Artificial intelligence should be used in a way that benefits investors

By Susan Yellin | December 03 2018 09:30AM

Photo: Freepik

Artificial intelligence (AI) may go a long way in helping advisors with their clients, but Canadians need to ask a lot of questions about where and how troves of personal information collected are used and whether that data benefits clients, a recent Advocis symposium heard.

“I think from a regulatory perspective … you always have to step back as advisors and consider whether or not what you’re doing is really in the interests of your client,” said James Leong, senior legal counsel with the British Columbia Securities Commission (BCSC).

“From a regulatory perspective, we also have to think about whether certain rules make a lot of sense and continue to make a lot of sense [in the future]. New circumstances or processes may not necessarily address what we were thinking of in the way we thought they would be addressed.”

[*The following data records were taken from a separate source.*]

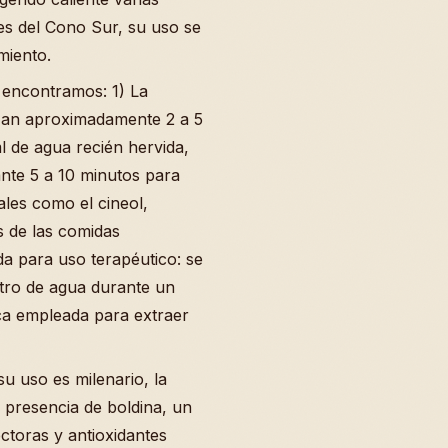
ses del Cono Sur, su uso se
imiento.
encontramos: 1) La
lizan aproximadamente 2 a 5
 de agua recién hervida,
nte 5 a 10 minutos para
ales como el cineol,
 de las comidas
da para uso terapéutico: se
itro de agua durante un
ca empleada para extraer
u uso es milenario, la
a presencia de boldina, un
ctoras y antioxidantes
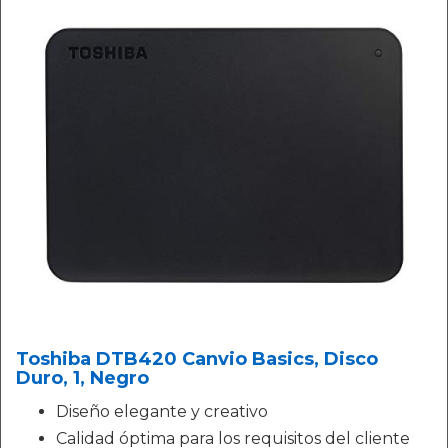
Toshiba DTB420 Canvio Basics, Disco
Duro, 1, Negro
Diseño elegante y creativo
Calidad óptima para los requisitos del cliente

Democratizing underserved markets

Leong told the symposium that AI is constantly evolving, particularly in the financial services arena. He said he sees his role in the BCSC to be one of a watchdog to see how AI really does develop and how it can be used to benefit investors. He suggested for example, that AI might help to democratize underserved markets or streamline companies’ business models.

In February 2017, the Canadian Securities Administrators (CSA) launched a regulatory sandbox aimed specifically at supporting businesses that want to use innovative products, services and applications across the country. At the same time, the CSA said the sandbox wants to make sure investors are protected.

The CSA regulatory sandbox is open to business models that are innovative from a Canadian market perspective. The CSA assesses the merits of each business model and businesses that register or receive relief may be allowed to test their products and services throughout the Canadian market. 

Become familiar with the basics

With AI considered to be one of the major trends in the financial services industry, it’s everyone’s responsibility to become familiar with at least the basics, said Chadi Habib, executive vice president, information technology, Desjardins Group.

An increasing amount of information is being analyzed to help clients make investment decisions, using everything from geopolitical to scientific data, said Habib.

“It’s no longer possible for a single human being to be able to analyze all that and make a good recommendation for their customer,” he said.

However, he said Desjardins does not believe in 100% automation because all generations, from millennials to baby boomers, have indicated they want some kind of human contact to help them analyze all the information before making a major financial decision.

Leong said AI may be used to help clients understand areas like risk tolerance that will then improve the quality of advisor’s decision making. 

Privacy concerns

Privacy is a big concern especially when it comes to the largest AI firms, like Facebook. “It’s time for us to start balancing the symmetry of value on how data is viewed and shared in this country,” said Habib.

“The key is: let’s ask questions and what we are giving up and most importantly is there symmetry of value being generated?”

Habib said Canadians have their heads in the sand when it comes to privacy issues.

“For us, it’s very simple: personal data belongs to you, not to anybody else. And if you decide to give it to somebody else there has to be a symmetric sharing of value.”